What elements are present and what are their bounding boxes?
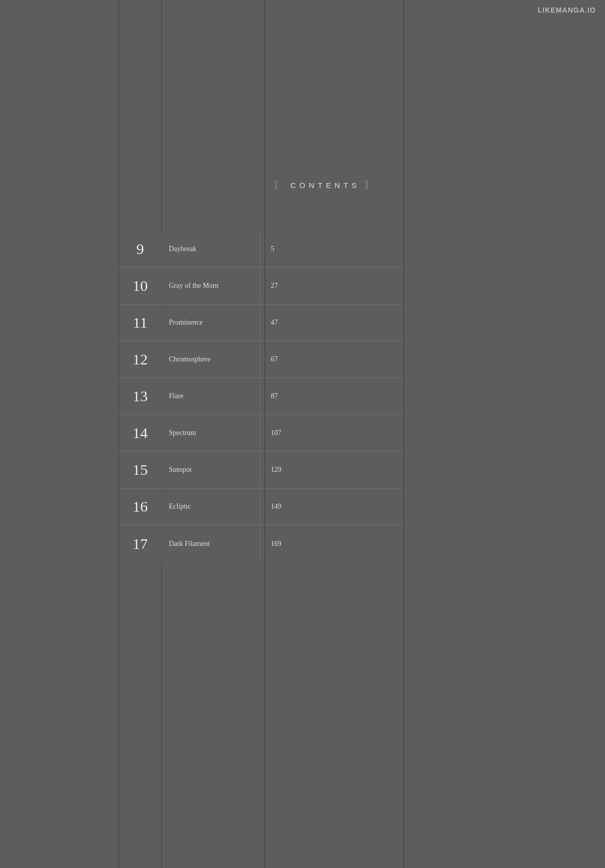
chapter-title: Sunspot [162, 466, 260, 474]
chapter-title: Daybreak [162, 245, 260, 253]
table-row: 10Gray of the Morn27 [119, 268, 404, 304]
chapter-title: Ecliptic [162, 503, 260, 511]
page-number: 5 [261, 245, 274, 253]
chapter-number: 14 [119, 424, 161, 442]
chapter-number: 9 [119, 240, 161, 258]
contents-header: 〖 CONTENTS 〗 [274, 179, 377, 191]
chapter-title: Gray of the Morn [162, 282, 260, 290]
page-number: 87 [261, 392, 278, 400]
bracket-right-icon: 〗 [365, 179, 377, 191]
table-row: 12Chromosphere67 [119, 341, 404, 378]
chapter-number: 17 [119, 535, 161, 552]
chapter-number: 15 [119, 461, 161, 478]
bracket-left-icon: 〖 [274, 179, 286, 191]
chapter-number: 10 [119, 277, 161, 294]
page-number: 129 [261, 466, 281, 474]
chapter-title: Chromosphere [162, 355, 260, 363]
table-row: 14Spectrum107 [119, 415, 404, 452]
table-row: 9Daybreak5 [119, 231, 404, 268]
table-row: 16Ecliptic149 [119, 488, 404, 525]
chapter-title: Prominence [162, 319, 260, 327]
table-row: 15Sunspot129 [119, 452, 404, 488]
contents-title: CONTENTS [290, 181, 360, 190]
chapter-number: 13 [119, 388, 161, 405]
chapter-title: Flare [162, 392, 260, 400]
page-number: 67 [261, 355, 278, 363]
table-row: 13Flare87 [119, 378, 404, 415]
watermark: LIKEMANGA.IO [538, 6, 596, 14]
page-number: 27 [261, 282, 278, 290]
table-row: 11Prominence47 [119, 304, 404, 341]
table-row: 17Dark Filament169 [119, 525, 404, 562]
chapter-title: Dark Filament [162, 540, 260, 548]
chapter-number: 16 [119, 498, 161, 515]
page-number: 169 [261, 540, 281, 548]
page-number: 107 [261, 429, 281, 437]
chapter-number: 11 [119, 314, 161, 331]
page-number: 149 [261, 503, 281, 511]
toc-container: 9Daybreak510Gray of the Morn2711Prominen… [119, 231, 404, 562]
page-number: 47 [261, 319, 278, 327]
chapter-number: 12 [119, 351, 161, 368]
chapter-title: Spectrum [162, 429, 260, 437]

******

__WORK ITEM__: Retype the entries verbatim and drop the pictures.

__RESPONSE AREA__:
What elements are present and what are their bounding boxes?
chapter-title: Sunspot [162, 466, 260, 474]
chapter-title: Daybreak [162, 245, 260, 253]
table-row: 10Gray of the Morn27 [119, 268, 404, 304]
chapter-title: Ecliptic [162, 503, 260, 511]
page-number: 5 [261, 245, 274, 253]
chapter-number: 14 [119, 424, 161, 442]
chapter-number: 9 [119, 240, 161, 258]
contents-header: 〖 CONTENTS 〗 [274, 179, 377, 191]
chapter-title: Gray of the Morn [162, 282, 260, 290]
page-number: 87 [261, 392, 278, 400]
bracket-right-icon: 〗 [365, 179, 377, 191]
table-row: 12Chromosphere67 [119, 341, 404, 378]
chapter-number: 17 [119, 535, 161, 552]
chapter-number: 15 [119, 461, 161, 478]
bracket-left-icon: 〖 [274, 179, 286, 191]
chapter-number: 10 [119, 277, 161, 294]
page-number: 129 [261, 466, 281, 474]
chapter-title: Chromosphere [162, 355, 260, 363]
table-row: 14Spectrum107 [119, 415, 404, 452]
table-row: 9Daybreak5 [119, 231, 404, 268]
table-row: 16Ecliptic149 [119, 488, 404, 525]
chapter-title: Prominence [162, 319, 260, 327]
table-row: 15Sunspot129 [119, 452, 404, 488]
contents-title: CONTENTS [290, 181, 360, 190]
chapter-number: 13 [119, 388, 161, 405]
chapter-title: Flare [162, 392, 260, 400]
page-number: 67 [261, 355, 278, 363]
table-row: 13Flare87 [119, 378, 404, 415]
watermark: LIKEMANGA.IO [538, 6, 596, 14]
page-number: 27 [261, 282, 278, 290]
table-row: 11Prominence47 [119, 304, 404, 341]
table-row: 17Dark Filament169 [119, 525, 404, 562]
chapter-title: Dark Filament [162, 540, 260, 548]
chapter-number: 16 [119, 498, 161, 515]
page-number: 169 [261, 540, 281, 548]
page-number: 107 [261, 429, 281, 437]
chapter-number: 11 [119, 314, 161, 331]
page-number: 149 [261, 503, 281, 511]
toc-container: 9Daybreak510Gray of the Morn2711Prominen… [119, 231, 404, 562]
page-number: 47 [261, 319, 278, 327]
chapter-number: 12 [119, 351, 161, 368]
chapter-title: Spectrum [162, 429, 260, 437]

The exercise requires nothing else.